DANGLE.
Now, egad, I think the worst alteration is in the nicety of the audience!—No double-entendre, no smart innuendo admitted; even Vanbrugh and Congreve obliged to undergo a bungling reformation!

SNEER.
Yes, and our prudery in this respect is just on a par with the artificial bashfulness of a courtesan, who increases the blush upon her cheek in an exact proportion to the diminution of her modesty.

DANGLE.
Sneer can’t even give the public a good word! But what have we here?—This seems a very odd—

SNEER.
Oh, that’s a comedy on a very new plan; replete with wit and mirth, yet of a most serious moral!
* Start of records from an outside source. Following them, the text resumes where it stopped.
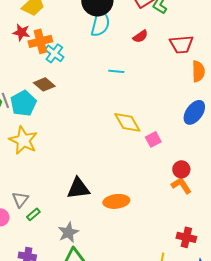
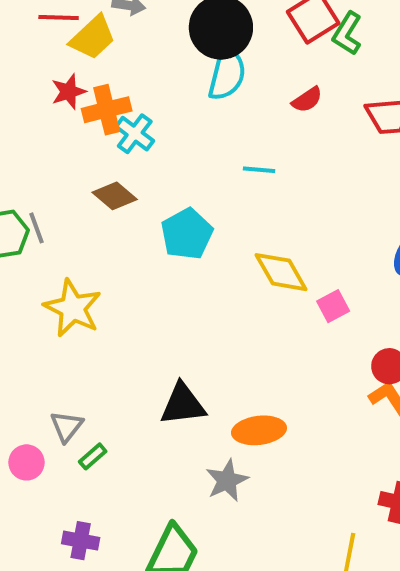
red star: (21, 32) -> (69, 92), turned -30
cyan pentagon: (23, 103) -> (187, 234), moved
gray star: (68, 232) -> (227, 480), moved

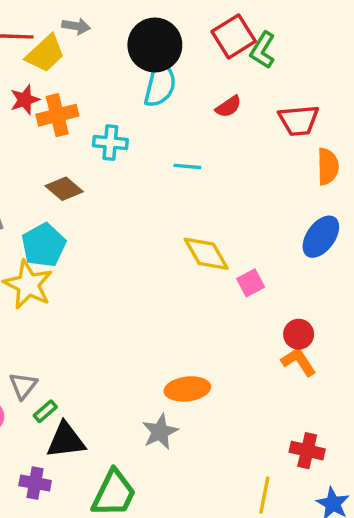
cyan cross: (135, 134) -> (110, 143), moved, turned -32
cyan pentagon: (187, 234) -> (44, 245), moved
black triangle: (183, 404) -> (66, 440), moved

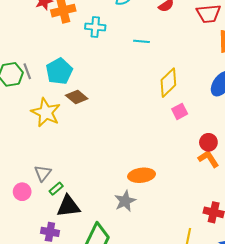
brown diamond: (64, 189) -> (77, 97), moved
cyan pentagon: (44, 245) -> (59, 71), moved
yellow diamond: (206, 254) -> (168, 83), moved, turned 76

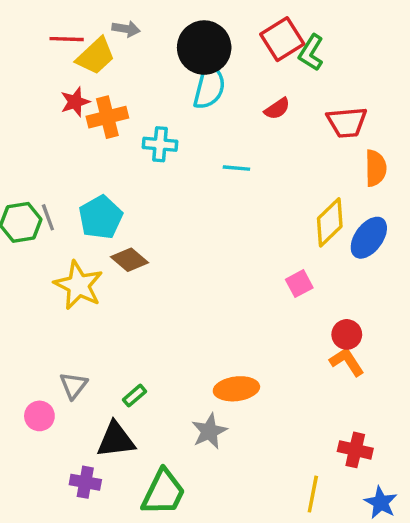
yellow diamond: (168, 83) -> (330, 222), moved
green rectangle: (56, 189) -> (135, 396), moved

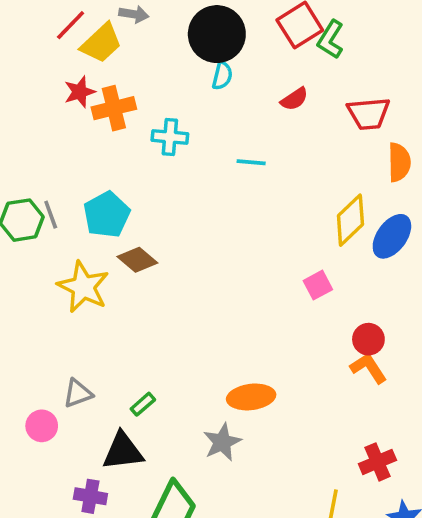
red line: (67, 39) -> (71, 25), turned -48
cyan semicircle: (209, 87) -> (222, 76), size x0.6
gray triangle: (73, 385) -> (78, 393), turned 32
red cross: (355, 450) -> (377, 462), turned -36

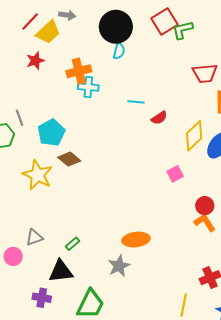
green L-shape: (331, 39) -> (183, 30), turned 45
red semicircle: (294, 99) -> (159, 118), moved
orange cross: (114, 108) -> (79, 71), moved
gray line: (51, 215) -> (20, 118), moved

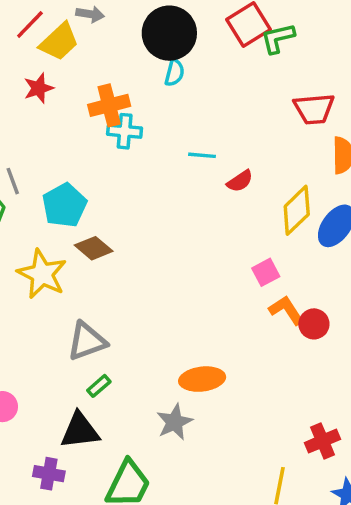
orange L-shape: (205, 223) -> (286, 310), moved
gray triangle: (34, 237) -> (87, 341), moved, size x1.4

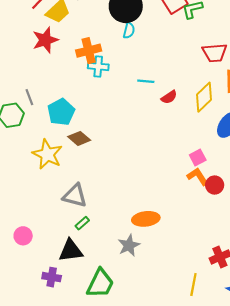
red star: (39, 88) -> (45, 40), size x1.4
yellow diamond: (297, 210) -> (204, 97), moved
pink square: (266, 272) -> (198, 157), moved
gray triangle: (87, 341) -> (75, 196), turned 35

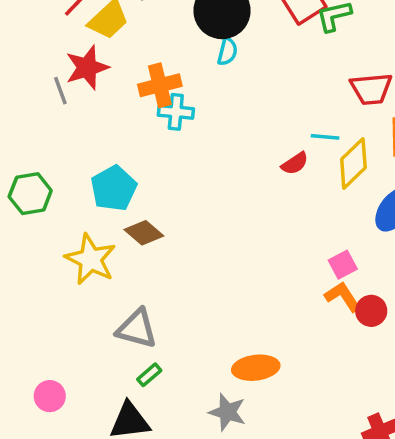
cyan line: (146, 81) -> (325, 137), moved
gray line: (29, 97) -> (60, 91), moved
gray star: (129, 245) -> (227, 412), turned -30

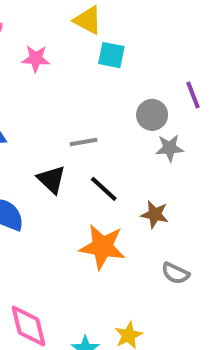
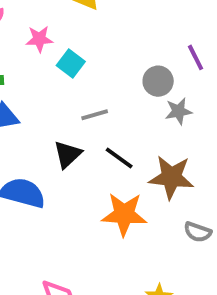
cyan square: (111, 55) -> (71, 63), moved, turned 32
black triangle: (51, 179) -> (67, 154), turned 40
brown star: (155, 214) -> (171, 177), size x1.6

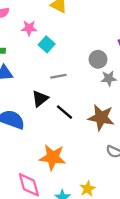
black line: (119, 158) -> (64, 112), moved
orange star: (124, 214) -> (53, 157), moved

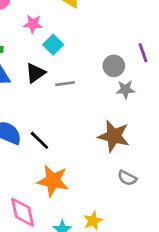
black triangle: (40, 99) -> (35, 73), moved
black line: (64, 112) -> (39, 140), moved

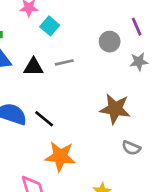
black triangle: (35, 73) -> (33, 67), moved, turned 40
gray star: (125, 90) -> (139, 62), moved

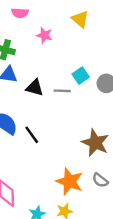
cyan square: (50, 26) -> (81, 76), moved
orange star: (60, 156) -> (69, 181), moved

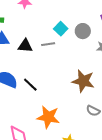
orange star: (69, 181) -> (48, 117), moved

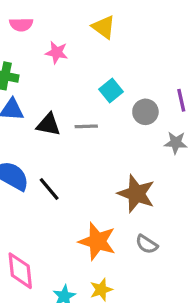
cyan square: (61, 29) -> (111, 91), moved
orange star: (48, 117) -> (97, 241), moved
You see it is called The Reformed House-breaker; where, by the mere force of humour, house-breaking is put in so ridiculous a light, that if the piece has its proper run, I have no doubt but that bolts and bars will be entirely useless by the end of the season.

DANGLE.
Egad, this is new indeed!

SNEER.
Yes; it is written by a particular friend of mine, who has discovered that the follies and foibles of society are subjects unworthy the notice of the comic muse, who should be taught to stoop only to the greater vices and blacker crimes of humanity—gibbeting capital offences in five acts, and pillorying petty larcenies in two.—In short, his idea is to dramatize the penal laws, and make the stage a court of ease to the Old Bailey.

DANGLE.
It is truly moral.

Re-enter SERVANT.

SERVANT.
Sir Fretful Plagiary, sir.

DANGLE.
Beg him to walk up.—[Exit SERVANT.] Now, Mrs. Dangle, Sir Fretful Plagiary is an author to your own taste.